■ Exercise material:

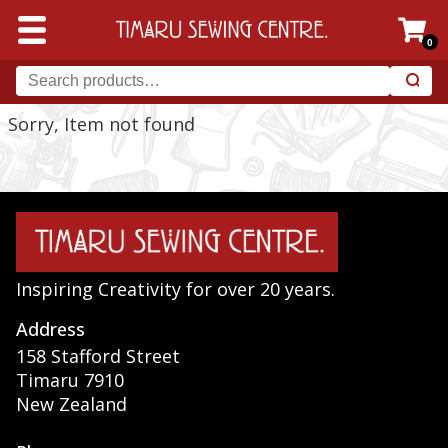
0
Sorry, Item not found
Inspiring Creativity for over 20 years.
Address
158 Stafford Street
Timaru 7910
New Zealand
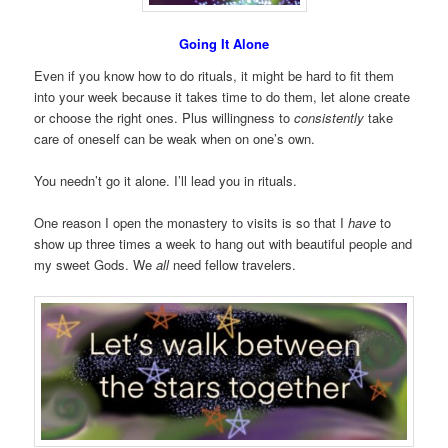
Going It Alone
Even if you know how to do rituals, it might be hard to fit them
into your week because it takes time to do them, let alone create
or choose the right ones. Plus willingness to
consistently
take
care of oneself can be weak when on one’s own.
You needn’t go it alone. I’ll lead you in rituals.
One reason I open the monastery to visits is so that I
have
to
show up three times a week to hang out with beautiful people and
my sweet Gods. We
all
need fellow travelers.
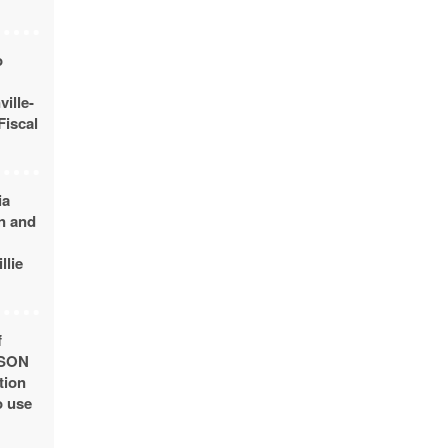
o
ille-
Fiscal
ia
n and
llie
f
USON
tion
o use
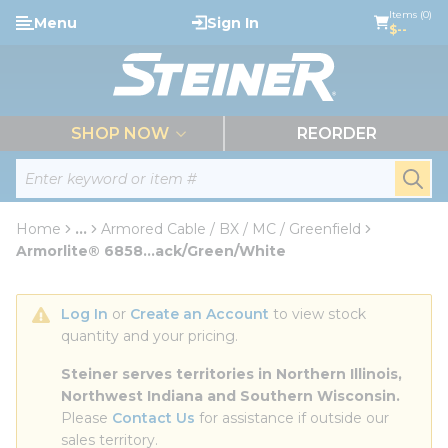
loading content
Items (0)
Menu
Sign In
Skip to main content
$--
menu
SHOP NOW
REORDER
Site Search
submi
Home
...
Armored Cable / BX / MC / Greenfield
more info
Armorlite® 6858...ack/Green/White
Log In
 or 
Create an Account
 to view stock 
quantity and your pricing.
Steiner serves territories in Northern Illinois, 
Northwest Indiana and Southern Wisconsin.
Please 
Contact Us
 for assistance if outside our 
sales territory.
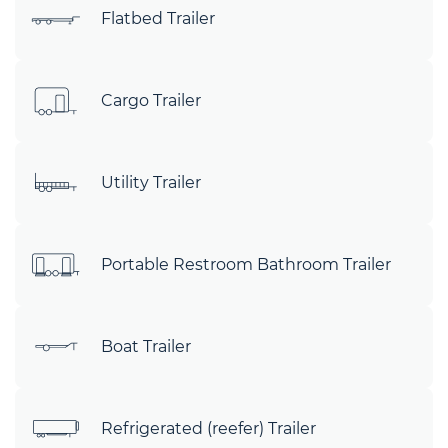
Flatbed Trailer
Cargo Trailer
Utility Trailer
Portable Restroom Bathroom Trailer
Boat Trailer
Refrigerated (reefer) Trailer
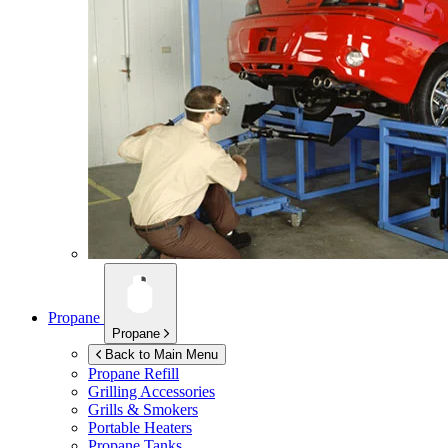
Propane
Propane
Back to Main Menu
Propane Refill
Grilling Accessories
Grills & Smokers
Portable Heaters
Propane Tanks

■ Exercise prompt: Please give back the data above word for word, with no pictures included.

■ Result of the task:
0
Sorry, Item not found
Inspiring Creativity for over 20 years.
Address
158 Stafford Street
Timaru 7910
New Zealand
Going It Alone
Even if you know how to do rituals, it might be hard to fit them
into your week because it takes time to do them, let alone create
or choose the right ones. Plus willingness to
consistently
take
care of oneself can be weak when on one’s own.
You needn’t go it alone. I’ll lead you in rituals.
One reason I open the monastery to visits is so that I
have
to
show up three times a week to hang out with beautiful people and
my sweet Gods. We
all
need fellow travelers.
o
ille-
Fiscal
ia
n and
llie
f
USON
tion
o use
loading content
Items (0)
Menu
Sign In
Skip to main content
$--
menu
SHOP NOW
REORDER
Site Search
submi
Home
...
Armored Cable / BX / MC / Greenfield
more info
Armorlite® 6858...ack/Green/White
Log In
 or 
Create an Account
 to view stock 
quantity and your pricing.
Steiner serves territories in Northern Illinois, 
Northwest Indiana and Southern Wisconsin.
Please 
Contact Us
 for assistance if outside our 
sales territory.
Flatbed Trailer
Cargo Trailer
Utility Trailer
Portable Restroom Bathroom Trailer
Boat Trailer
Refrigerated (reefer) Trailer
Propane
Propane
Back to Main Menu
Propane Refill
Grilling Accessories
Grills & Smokers
Portable Heaters
Propane Tanks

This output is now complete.